An exact transcription of the listing, without its images, is what the answer must contain.

[Start of Attachment]

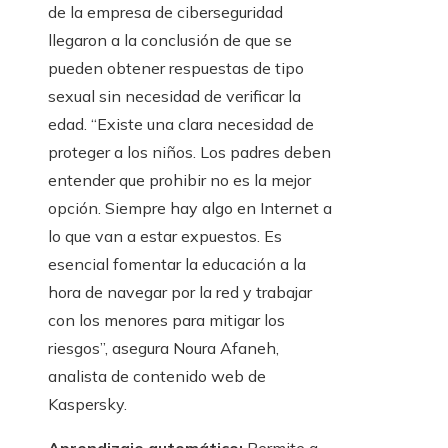
de la empresa de ciberseguridad
llegaron a la conclusión de que se
pueden obtener respuestas de tipo
sexual sin necesidad de verificar la
edad. “Existe una clara necesidad de
proteger a los niños. Los padres deben
entender que prohibir no es la mejor
opción. Siempre hay algo en Internet a
lo que van a estar expuestos. Es
esencial fomentar la educación a la
hora de navegar por la red y trabajar
con los menores para mitigar los
riesgos”, asegura Noura Afaneh,
analista de contenido web de
Kaspersky.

[End of Attachment]

● **Solved problem**:
de la empresa de ciberseguridad
llegaron a la conclusión de que se
pueden obtener respuestas de tipo
sexual sin necesidad de verificar la
edad. “Existe una clara necesidad de
proteger a los niños. Los padres deben
entender que prohibir no es la mejor
opción. Siempre hay algo en Internet a
lo que van a estar expuestos. Es
esencial fomentar la educación a la
hora de navegar por la red y trabajar
con los menores para mitigar los
riesgos”, asegura Noura Afaneh,
analista de contenido web de
Kaspersky.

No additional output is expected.